> [Prompt] From the entries below, copy exactly the lines from the one that contains "认识到，如今的Windows有10亿台设备部署运" through the one that contains "否则所有数据都将彻底丢失。", both included, and only those.

- - -

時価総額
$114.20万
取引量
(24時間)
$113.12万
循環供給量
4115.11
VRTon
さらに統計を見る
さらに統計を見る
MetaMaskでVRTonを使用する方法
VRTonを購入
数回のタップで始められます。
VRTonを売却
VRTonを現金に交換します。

- - -

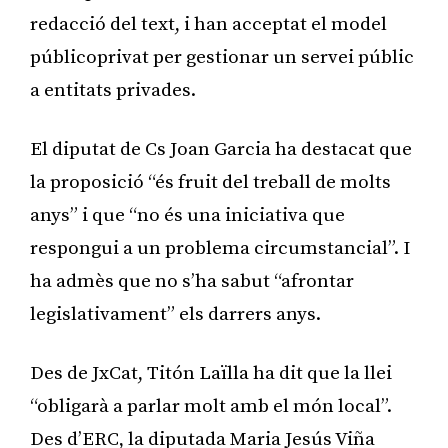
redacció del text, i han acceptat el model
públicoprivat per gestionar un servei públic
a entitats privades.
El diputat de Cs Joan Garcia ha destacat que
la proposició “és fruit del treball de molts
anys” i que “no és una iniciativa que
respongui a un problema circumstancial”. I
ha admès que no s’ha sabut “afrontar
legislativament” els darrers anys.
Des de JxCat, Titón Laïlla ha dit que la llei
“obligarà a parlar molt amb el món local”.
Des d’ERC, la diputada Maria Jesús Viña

- - -

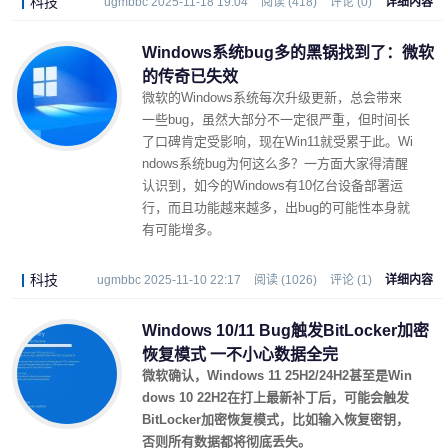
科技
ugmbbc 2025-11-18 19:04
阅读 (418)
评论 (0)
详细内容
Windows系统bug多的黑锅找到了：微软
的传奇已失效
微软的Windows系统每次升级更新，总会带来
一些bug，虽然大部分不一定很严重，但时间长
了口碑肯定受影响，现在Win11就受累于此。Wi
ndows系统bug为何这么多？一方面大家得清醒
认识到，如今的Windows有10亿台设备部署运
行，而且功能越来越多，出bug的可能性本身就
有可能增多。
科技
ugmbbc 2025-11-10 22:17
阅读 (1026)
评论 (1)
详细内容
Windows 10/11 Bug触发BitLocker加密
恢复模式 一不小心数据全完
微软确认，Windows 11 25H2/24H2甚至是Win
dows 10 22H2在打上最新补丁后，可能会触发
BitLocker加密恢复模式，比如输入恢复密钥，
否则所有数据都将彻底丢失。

- - -

> [Task response]
认识到，如今的Windows有10亿台设备部署运
行，而且功能越来越多，出bug的可能性本身就
有可能增多。
科技
ugmbbc 2025-11-10 22:17
阅读 (1026)
评论 (1)
详细内容
Windows 10/11 Bug触发BitLocker加密
恢复模式 一不小心数据全完
微软确认，Windows 11 25H2/24H2甚至是Win
dows 10 22H2在打上最新补丁后，可能会触发
BitLocker加密恢复模式，比如输入恢复密钥，
否则所有数据都将彻底丢失。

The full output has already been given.